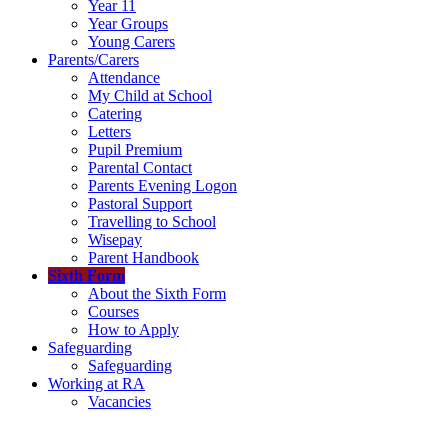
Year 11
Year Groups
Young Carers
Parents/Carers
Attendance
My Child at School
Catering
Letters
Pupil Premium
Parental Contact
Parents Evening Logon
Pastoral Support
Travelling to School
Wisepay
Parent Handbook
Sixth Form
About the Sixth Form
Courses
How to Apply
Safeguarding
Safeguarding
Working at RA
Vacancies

# # #

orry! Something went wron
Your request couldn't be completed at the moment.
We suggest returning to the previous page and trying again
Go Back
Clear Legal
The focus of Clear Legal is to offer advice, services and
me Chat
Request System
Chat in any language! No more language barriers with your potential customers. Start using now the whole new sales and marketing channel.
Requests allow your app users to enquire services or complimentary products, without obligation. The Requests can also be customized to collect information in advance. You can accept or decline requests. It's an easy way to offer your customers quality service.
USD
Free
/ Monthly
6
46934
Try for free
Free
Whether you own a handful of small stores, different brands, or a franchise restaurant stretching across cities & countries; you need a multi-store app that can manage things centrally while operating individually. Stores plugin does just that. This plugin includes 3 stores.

# # #

Problem description -> Which lines of the material contain the string "customers"? List each of them.

Answer box ->
Chat in any language! No more language barriers with your potential customers. Start using now the whole new sales and marketing channel.
Requests allow your app users to enquire services or complimentary products, without obligation. The Requests can also be customized to collect information in advance. You can accept or decline requests. It's an easy way to offer your customers quality service.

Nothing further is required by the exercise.